→ Information
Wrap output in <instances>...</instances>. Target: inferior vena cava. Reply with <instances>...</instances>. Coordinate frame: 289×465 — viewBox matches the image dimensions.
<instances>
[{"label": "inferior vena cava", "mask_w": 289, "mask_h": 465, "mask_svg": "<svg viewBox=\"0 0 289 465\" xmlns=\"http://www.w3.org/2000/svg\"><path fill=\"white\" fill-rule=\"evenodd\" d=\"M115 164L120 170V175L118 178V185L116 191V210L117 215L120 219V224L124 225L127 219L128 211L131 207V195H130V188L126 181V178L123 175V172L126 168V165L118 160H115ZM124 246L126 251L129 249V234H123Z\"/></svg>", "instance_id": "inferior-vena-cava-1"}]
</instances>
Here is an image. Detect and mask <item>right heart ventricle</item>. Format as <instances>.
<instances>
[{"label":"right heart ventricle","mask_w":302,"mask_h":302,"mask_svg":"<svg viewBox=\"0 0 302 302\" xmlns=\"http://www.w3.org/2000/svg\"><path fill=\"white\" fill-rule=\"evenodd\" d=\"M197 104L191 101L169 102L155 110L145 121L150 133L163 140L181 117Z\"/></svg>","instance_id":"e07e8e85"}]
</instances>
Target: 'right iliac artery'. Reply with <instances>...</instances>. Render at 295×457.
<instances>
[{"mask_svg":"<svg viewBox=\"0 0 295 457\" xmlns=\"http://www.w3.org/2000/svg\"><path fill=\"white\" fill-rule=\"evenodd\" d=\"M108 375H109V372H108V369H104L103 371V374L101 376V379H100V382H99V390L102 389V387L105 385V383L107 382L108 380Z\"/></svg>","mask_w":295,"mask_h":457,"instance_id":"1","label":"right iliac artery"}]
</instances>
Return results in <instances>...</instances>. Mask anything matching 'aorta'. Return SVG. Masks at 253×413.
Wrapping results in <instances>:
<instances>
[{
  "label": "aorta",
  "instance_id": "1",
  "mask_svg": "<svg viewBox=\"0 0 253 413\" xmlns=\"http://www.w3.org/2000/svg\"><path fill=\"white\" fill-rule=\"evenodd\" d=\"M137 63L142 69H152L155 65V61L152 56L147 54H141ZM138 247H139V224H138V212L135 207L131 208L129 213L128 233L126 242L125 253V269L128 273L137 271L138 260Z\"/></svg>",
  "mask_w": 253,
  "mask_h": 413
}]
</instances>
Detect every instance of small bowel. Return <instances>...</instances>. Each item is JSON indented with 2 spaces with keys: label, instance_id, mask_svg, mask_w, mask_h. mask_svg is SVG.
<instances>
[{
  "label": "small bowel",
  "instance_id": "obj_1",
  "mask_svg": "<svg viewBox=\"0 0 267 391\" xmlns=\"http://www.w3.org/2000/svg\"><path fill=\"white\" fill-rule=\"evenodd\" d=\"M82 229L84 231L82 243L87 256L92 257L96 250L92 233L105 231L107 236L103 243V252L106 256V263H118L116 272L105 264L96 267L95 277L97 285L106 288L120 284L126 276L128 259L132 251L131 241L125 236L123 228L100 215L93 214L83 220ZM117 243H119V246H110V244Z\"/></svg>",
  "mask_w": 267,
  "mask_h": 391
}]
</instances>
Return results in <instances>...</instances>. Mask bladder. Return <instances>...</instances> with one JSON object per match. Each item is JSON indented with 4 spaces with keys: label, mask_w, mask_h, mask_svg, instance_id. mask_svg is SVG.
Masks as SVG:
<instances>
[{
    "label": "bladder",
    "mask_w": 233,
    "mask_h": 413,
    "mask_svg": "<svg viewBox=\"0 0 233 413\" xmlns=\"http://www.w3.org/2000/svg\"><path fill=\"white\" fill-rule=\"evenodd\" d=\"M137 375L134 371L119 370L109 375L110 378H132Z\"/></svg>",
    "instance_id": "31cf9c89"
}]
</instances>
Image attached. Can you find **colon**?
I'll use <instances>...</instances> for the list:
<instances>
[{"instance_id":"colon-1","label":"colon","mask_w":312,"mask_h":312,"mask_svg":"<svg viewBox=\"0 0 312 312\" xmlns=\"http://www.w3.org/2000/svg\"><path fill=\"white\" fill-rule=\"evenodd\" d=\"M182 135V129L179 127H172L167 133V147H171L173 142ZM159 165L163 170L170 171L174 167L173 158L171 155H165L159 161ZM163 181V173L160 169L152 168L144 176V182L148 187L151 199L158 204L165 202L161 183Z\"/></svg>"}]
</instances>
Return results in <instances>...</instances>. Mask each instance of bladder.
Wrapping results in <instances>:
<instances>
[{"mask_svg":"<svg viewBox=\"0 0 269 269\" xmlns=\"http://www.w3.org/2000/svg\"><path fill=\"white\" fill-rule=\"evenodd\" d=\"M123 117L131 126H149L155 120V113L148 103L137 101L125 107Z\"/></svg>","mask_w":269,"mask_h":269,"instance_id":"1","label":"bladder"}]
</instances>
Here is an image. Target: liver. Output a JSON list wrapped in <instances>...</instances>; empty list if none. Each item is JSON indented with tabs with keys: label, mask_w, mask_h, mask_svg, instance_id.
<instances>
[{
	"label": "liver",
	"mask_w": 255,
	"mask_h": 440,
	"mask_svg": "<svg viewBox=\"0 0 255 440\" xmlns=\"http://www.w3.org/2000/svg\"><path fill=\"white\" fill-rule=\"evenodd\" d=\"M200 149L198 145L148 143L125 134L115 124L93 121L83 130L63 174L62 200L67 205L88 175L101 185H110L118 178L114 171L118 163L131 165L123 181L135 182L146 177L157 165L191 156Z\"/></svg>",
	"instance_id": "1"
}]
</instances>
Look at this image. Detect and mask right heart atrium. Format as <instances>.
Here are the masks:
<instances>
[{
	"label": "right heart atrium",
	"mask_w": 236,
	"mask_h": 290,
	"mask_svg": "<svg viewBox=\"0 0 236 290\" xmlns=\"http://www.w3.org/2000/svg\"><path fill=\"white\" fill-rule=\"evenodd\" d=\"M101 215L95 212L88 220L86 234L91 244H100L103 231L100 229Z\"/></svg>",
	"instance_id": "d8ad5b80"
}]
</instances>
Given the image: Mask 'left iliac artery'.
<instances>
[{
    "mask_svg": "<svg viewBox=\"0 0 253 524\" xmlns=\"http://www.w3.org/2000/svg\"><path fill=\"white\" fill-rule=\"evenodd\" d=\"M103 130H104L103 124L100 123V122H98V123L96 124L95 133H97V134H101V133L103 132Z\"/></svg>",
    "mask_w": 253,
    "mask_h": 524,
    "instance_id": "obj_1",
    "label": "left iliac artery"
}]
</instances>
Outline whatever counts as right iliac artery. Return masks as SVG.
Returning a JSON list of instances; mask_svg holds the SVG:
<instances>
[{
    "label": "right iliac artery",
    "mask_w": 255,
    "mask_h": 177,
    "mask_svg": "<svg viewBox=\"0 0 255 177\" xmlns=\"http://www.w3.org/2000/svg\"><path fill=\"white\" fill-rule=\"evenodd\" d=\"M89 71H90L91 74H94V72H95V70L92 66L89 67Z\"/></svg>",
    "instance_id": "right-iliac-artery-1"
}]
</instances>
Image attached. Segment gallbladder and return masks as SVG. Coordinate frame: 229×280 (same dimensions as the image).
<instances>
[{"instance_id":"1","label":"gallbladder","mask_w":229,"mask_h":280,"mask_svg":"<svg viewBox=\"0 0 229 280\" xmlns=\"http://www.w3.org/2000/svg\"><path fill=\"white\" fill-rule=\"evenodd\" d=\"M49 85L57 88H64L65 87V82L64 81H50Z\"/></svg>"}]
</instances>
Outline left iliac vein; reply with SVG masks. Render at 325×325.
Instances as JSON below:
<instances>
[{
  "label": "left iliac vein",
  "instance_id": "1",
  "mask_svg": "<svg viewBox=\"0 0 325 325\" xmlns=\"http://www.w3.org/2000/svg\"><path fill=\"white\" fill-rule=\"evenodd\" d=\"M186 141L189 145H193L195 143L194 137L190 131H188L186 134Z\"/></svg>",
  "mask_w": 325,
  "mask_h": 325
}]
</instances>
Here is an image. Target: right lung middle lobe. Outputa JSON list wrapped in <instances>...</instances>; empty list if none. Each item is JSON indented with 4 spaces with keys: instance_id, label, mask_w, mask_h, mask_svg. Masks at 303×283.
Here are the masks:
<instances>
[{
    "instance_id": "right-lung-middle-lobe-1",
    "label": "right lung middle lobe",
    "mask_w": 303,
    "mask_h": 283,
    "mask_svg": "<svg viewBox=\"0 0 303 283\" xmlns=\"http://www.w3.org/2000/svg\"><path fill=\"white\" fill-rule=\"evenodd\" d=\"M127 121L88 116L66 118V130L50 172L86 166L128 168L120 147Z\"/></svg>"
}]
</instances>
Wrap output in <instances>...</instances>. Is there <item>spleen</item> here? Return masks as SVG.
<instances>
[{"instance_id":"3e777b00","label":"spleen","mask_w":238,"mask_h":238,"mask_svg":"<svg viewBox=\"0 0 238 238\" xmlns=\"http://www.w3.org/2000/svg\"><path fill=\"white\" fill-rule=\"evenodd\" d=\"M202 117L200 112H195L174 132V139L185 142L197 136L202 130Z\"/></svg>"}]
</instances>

→ Task goal
Everything from the line with "Here is an image. Target: right" through the last line of the data above, please return word for word, and no other line.

→ Solution for this exercise
Here is an image. Target: right lung middle lobe. Outputa JSON list wrapped in <instances>...</instances>; empty list if none. Each item is JSON indented with 4 spaces with keys: instance_id, label, mask_w, mask_h, mask_svg. Masks at 303×283.
Here are the masks:
<instances>
[{
    "instance_id": "right-lung-middle-lobe-1",
    "label": "right lung middle lobe",
    "mask_w": 303,
    "mask_h": 283,
    "mask_svg": "<svg viewBox=\"0 0 303 283\" xmlns=\"http://www.w3.org/2000/svg\"><path fill=\"white\" fill-rule=\"evenodd\" d=\"M127 121L88 116L66 118V130L50 172L86 166L128 168L120 147Z\"/></svg>"
}]
</instances>
Wrap output in <instances>...</instances>. Is there <item>spleen</item> here? Return masks as SVG.
<instances>
[{"instance_id":"3e777b00","label":"spleen","mask_w":238,"mask_h":238,"mask_svg":"<svg viewBox=\"0 0 238 238\" xmlns=\"http://www.w3.org/2000/svg\"><path fill=\"white\" fill-rule=\"evenodd\" d=\"M202 117L200 112H195L174 132V139L185 142L197 136L202 130Z\"/></svg>"}]
</instances>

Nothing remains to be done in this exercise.